Campus Pierre et Marie Curie Jussieu Sorbonne , le 27 septembre 2022, Assises Nationales de la Qualité de l’Environnement Sonore
PS : La traversée souterraine du campus m’a rappelé, avec tristesse et émotion, celle des sous-sols de la BU à Paris 8 Saint-Denis, guidée par Antoine Freychet, trop tôt disparu après avoir mené des travaux musicologiques remarquables, autour de l’écologie sonore, du soundwalking. Une dédicace hélas posthume !
Depuis longtemps je me pose la question de ma propre perception du monde sonore environnant, et des interactions complexes entre vie sociale, monde sensible, création artistique, environnement, paysage et territoire auriculaires…
Comment les questions écologiques, écosophiques, sociales, patrimoniales, politiques, résonnent-elles entre mes deux oreilles ? Quelles sont les moyens de représentation, d’analyse, de partage, qui me permettraient de comprendre un tant soit peu plus finement mes espaces auriculaires, les stimuli qu’ils déclenchent, les modes de vie et de pensée qu’ils influent ?
Je relie alors des pratiques qui me sont familières, et au final chères. L’écoute est bien entendu au tout premier plan. La marche s’impose d’emblée comme une pratique spatio-temporelle, kinesthésique, sensible, vectrice d’une énergie intellectuelle connectée, traversant moult éc(h)o systèmes, m’immergeant dans des ambiances plurisensorielles. Et enfin, le mot, la description textuelle, voire même littéraire m’ apportent de nouveaux modus operandi, qui eux-même peuvent m’amener à une forme de distanciation féconde.

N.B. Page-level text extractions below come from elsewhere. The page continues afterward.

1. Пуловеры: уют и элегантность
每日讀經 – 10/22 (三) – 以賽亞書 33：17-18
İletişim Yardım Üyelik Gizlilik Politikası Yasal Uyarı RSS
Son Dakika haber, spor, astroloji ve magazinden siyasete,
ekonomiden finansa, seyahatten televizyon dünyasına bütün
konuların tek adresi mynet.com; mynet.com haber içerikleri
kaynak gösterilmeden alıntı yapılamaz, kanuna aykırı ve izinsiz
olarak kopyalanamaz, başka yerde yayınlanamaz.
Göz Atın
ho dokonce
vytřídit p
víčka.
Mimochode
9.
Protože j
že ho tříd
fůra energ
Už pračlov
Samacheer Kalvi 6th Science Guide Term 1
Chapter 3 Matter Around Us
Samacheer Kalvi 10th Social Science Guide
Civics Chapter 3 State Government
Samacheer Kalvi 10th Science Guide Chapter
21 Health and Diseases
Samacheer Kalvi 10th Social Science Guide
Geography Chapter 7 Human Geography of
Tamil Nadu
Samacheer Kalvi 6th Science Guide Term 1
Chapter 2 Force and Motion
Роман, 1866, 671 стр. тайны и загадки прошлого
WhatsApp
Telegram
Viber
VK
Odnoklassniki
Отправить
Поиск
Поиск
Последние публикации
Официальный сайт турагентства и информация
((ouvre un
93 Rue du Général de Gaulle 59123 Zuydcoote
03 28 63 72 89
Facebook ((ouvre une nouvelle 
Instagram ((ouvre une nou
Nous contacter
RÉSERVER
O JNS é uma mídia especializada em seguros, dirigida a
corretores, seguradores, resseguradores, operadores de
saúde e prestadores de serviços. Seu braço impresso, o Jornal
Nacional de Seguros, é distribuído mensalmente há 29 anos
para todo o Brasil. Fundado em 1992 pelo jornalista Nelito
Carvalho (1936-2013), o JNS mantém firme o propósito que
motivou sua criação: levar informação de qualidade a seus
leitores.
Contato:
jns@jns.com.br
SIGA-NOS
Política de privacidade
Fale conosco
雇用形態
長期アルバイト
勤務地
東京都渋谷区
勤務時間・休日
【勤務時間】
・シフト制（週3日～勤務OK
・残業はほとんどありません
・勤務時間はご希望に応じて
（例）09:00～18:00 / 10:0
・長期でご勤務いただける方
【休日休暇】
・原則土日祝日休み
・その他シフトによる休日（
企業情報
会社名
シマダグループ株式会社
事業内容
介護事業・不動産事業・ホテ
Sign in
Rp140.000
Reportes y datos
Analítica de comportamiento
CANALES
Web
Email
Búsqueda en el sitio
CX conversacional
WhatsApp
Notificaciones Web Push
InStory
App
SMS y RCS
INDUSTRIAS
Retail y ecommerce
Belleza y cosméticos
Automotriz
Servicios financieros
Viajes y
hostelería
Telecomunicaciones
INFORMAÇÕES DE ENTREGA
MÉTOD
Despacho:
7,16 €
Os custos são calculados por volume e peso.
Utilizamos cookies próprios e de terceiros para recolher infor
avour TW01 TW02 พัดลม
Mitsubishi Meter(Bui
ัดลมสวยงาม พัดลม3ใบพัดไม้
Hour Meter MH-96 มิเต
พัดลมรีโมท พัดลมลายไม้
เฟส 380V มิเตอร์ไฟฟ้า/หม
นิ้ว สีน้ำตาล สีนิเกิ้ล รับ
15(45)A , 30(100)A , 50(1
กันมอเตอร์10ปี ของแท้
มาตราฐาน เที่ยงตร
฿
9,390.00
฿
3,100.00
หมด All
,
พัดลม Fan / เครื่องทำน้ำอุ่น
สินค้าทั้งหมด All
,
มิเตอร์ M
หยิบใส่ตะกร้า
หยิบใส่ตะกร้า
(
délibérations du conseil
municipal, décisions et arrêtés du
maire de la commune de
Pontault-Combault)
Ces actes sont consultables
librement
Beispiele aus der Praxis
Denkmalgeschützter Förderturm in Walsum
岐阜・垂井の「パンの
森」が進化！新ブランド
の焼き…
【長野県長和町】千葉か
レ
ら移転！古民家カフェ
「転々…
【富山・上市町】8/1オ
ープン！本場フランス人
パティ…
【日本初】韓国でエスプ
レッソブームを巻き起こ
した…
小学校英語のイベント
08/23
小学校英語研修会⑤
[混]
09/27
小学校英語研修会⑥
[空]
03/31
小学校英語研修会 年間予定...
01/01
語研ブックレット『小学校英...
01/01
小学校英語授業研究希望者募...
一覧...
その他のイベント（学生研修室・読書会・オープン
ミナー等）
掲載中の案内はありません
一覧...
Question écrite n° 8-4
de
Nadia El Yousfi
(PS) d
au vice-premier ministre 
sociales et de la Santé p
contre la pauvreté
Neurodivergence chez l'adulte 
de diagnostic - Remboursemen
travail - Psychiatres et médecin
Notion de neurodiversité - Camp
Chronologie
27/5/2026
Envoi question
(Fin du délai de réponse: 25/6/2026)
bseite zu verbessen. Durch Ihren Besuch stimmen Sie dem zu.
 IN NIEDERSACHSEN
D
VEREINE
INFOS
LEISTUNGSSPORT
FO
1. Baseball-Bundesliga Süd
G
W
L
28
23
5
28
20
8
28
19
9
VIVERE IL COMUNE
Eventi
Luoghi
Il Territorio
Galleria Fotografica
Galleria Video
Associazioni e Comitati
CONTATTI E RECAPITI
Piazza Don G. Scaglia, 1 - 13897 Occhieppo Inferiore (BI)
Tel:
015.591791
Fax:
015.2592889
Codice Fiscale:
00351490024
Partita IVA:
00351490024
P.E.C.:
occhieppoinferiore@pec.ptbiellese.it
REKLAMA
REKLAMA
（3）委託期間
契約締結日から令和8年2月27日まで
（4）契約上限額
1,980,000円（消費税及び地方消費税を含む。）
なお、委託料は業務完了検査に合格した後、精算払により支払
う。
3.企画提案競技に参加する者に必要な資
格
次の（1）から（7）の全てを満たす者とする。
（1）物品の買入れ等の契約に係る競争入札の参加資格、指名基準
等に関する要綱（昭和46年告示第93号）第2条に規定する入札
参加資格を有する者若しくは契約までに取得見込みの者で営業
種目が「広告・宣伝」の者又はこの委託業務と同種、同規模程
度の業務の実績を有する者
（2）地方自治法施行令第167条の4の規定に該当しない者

Je convoque alors le récit, la narration, la description littéraire, ou littérale, sensible, poétique, analytique, phénoménologique, sémantique, l’inventaire, la liste, le journal (de bord, de voyage, intime), le carnet de notes, la fiche (pratique, de lecture, de renseignement), le glossaire, l’abécédaire, le corpus, la note, le renseignement, la consigne… Je cherche l’espace, le moment où le mot, le texte, l’écrit, peuvent élargir, et/ou rafraichir l’écoute et ainsi l’appréhension environnementale pour les conduire vers des approches plus pertinentes. Quand le fait de s’assoir longuement sur un banc, ici ou là, ou de traverser la ville à pied, armé de mon carnet et de mon stylo, fait de moi un marcheur (plus) impliqué.
Un croisement d’actions et de réflexions est sans doute plus que jamais nécessaire pour démêler un brin la complexité du monde, en saisir les prémices de ses innombrables hybridations, ne pas trop s’y noyer, et surtout rester socialement connecté au territoire. Car si le paysage sonore est esthétique, le territoire sonore est tout d’abord et avant tout social. Dissocier ces deux réalités amputerait ma, notre perception environnementale d’une bonne partie de sa crédibilité, de sa force, voire de sa légitimité.